Tennis star Nick Kyrgios has opened up about the mental health issues he has faced throughout his career, saying he struggled with drug and alcohol addiction as well as self-harm.
The enigmatic Australian, whose outbursts on the pitch often make him a divisive figure among tennis fans, has always been candid about his complicated relationship with the sport.
Kyrgios admitted he ‘hated’ his life, but says the global lockdown in 2020 due to the coronavirus pandemic helped him start to work through some of those battles after he was ‘out of control’.
“It was very serious, to the point of self-harm and that’s not right,” the 27-year-old told Wide World of Sports. “I guess I pushed away everyone who cared about me and wasn’t communicating, and I just shut down real life and tried to deal with and solve my issues head-on.
“I was abusing a lot of alcohol, drugs and it got out of control. Now I barely drink, I literally drink a glass of wine at dinner. It was the initial kind of stuff that I had to clean up a bit, then rebuild my relationship with my family and adopt healthier habits like the basics; like dieting, sleeping well, trying to work out a bit more and that’s it.
“I think Covid helped me a lot with that.”
During his darkest moments, Kyrgios says he felt like he “let people down all the time”.
He says he sometimes believed the people he met “really didn’t care who I was as a human being, more like just a tennis player… the crazy tennis player.”

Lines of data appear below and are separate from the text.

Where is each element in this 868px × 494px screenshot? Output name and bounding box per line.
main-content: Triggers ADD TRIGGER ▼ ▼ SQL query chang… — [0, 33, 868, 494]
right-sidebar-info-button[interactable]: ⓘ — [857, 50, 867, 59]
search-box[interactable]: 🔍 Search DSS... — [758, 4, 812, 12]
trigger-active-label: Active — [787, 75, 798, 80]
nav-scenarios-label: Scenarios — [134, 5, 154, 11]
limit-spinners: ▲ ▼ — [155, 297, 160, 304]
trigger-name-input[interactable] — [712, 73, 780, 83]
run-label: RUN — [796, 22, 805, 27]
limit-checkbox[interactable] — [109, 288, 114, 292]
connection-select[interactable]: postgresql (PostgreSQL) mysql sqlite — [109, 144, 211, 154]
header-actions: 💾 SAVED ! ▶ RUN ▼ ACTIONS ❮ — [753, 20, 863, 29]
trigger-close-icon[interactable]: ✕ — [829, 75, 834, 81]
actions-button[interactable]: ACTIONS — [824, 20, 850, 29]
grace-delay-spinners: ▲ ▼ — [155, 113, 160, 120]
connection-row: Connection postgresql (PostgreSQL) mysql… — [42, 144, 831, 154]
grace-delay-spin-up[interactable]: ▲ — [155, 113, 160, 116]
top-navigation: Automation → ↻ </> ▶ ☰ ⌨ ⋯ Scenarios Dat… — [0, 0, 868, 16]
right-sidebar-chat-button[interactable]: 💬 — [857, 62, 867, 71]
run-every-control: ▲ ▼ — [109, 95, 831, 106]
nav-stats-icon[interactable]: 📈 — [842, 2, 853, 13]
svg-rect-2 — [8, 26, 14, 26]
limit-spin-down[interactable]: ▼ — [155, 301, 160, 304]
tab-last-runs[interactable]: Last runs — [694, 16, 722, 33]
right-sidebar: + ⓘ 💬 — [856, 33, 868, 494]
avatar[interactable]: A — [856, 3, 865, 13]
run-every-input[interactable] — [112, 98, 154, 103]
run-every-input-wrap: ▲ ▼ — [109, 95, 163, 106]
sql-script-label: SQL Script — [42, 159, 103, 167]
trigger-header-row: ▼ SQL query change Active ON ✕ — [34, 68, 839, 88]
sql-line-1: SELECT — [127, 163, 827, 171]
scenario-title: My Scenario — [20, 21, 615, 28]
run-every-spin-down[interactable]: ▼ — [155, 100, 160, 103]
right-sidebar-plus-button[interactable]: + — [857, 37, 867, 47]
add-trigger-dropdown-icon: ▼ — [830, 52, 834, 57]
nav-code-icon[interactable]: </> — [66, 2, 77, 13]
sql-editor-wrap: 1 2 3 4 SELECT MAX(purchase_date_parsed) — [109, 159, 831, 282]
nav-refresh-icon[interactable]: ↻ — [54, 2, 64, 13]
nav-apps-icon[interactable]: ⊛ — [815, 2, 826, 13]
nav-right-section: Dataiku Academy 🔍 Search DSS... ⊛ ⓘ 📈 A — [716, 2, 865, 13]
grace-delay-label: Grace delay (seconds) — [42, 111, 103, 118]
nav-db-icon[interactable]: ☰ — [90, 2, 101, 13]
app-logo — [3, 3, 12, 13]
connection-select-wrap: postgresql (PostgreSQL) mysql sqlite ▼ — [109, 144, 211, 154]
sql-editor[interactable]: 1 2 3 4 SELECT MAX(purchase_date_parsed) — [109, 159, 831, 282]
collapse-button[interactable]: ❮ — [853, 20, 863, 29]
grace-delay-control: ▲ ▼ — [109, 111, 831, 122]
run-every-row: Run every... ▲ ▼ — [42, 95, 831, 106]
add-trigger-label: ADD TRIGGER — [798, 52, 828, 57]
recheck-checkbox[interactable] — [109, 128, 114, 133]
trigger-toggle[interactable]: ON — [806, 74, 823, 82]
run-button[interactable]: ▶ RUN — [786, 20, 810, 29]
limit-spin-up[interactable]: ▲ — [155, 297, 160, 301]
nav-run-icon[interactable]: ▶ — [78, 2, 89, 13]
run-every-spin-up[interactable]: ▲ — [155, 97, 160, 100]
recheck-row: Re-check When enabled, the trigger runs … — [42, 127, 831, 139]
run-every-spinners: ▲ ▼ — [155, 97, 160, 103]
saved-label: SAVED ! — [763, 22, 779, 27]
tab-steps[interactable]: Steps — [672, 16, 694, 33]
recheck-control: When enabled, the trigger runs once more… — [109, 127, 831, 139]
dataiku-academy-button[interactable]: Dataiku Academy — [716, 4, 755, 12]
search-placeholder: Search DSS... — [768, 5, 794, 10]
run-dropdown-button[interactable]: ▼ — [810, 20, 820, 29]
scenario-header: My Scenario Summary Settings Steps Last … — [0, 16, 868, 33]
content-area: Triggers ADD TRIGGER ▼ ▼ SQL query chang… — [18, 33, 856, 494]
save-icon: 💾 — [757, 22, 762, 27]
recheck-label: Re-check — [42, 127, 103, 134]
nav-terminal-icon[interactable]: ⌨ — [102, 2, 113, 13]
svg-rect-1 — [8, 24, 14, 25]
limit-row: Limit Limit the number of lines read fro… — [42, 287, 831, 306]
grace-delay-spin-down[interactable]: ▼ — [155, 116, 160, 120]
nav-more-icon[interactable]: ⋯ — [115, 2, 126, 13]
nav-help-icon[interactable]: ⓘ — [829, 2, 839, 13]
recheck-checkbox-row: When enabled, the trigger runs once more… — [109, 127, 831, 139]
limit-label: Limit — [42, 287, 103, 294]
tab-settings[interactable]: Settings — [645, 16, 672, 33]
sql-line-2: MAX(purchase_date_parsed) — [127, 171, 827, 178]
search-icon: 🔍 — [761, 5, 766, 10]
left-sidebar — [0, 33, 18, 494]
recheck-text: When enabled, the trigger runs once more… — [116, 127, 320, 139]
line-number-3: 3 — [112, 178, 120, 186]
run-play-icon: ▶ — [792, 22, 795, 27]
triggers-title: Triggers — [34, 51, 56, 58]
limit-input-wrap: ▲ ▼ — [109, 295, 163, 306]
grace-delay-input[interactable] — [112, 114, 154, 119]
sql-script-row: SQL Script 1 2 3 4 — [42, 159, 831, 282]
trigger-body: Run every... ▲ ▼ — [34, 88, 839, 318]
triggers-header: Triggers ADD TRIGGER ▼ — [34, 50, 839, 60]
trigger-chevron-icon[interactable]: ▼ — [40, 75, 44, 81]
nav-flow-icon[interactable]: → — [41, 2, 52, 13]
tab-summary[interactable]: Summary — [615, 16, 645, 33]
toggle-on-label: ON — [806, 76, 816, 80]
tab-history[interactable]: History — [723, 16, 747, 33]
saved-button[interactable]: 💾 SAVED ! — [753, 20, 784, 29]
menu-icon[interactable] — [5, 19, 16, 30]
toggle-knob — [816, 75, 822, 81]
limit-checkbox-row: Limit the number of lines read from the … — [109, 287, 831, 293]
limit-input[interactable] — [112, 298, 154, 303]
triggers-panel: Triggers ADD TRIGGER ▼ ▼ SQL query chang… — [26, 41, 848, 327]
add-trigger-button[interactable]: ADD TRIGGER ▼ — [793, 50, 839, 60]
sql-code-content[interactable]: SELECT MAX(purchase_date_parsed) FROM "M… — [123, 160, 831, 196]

He added: “I felt worthless to be honest, I didn’t feel comfortable, I hated my life at one point.
“I was cutting, burning, just enough fucked up shit. It was so dark that I liked it too, like asking people to do it and all that. What doesn’t kill you makes you a stranger (and stronger). I’m still a little cooked.
Kyrgios says he is deeply affected by the abuse he has suffered on social media over the years.
The Australian Open men’s doubles winner, born to a Greek father and a Malay mother, has repeatedly revealed how often he has to deal with racist abuse on social media.
“I deal with it all the time,” he explains. “People just think raising a finger, abusing someone or making racist comments is okay these days, and I just don’t think that’s okay at all. to use as motivation, but that’s easier said than done.
“People talk about you and do bad things. They do not realize what you realize. You just have to try to eliminate it and use it as motivation and hold on to the people around you who are sending you positive energy all the time.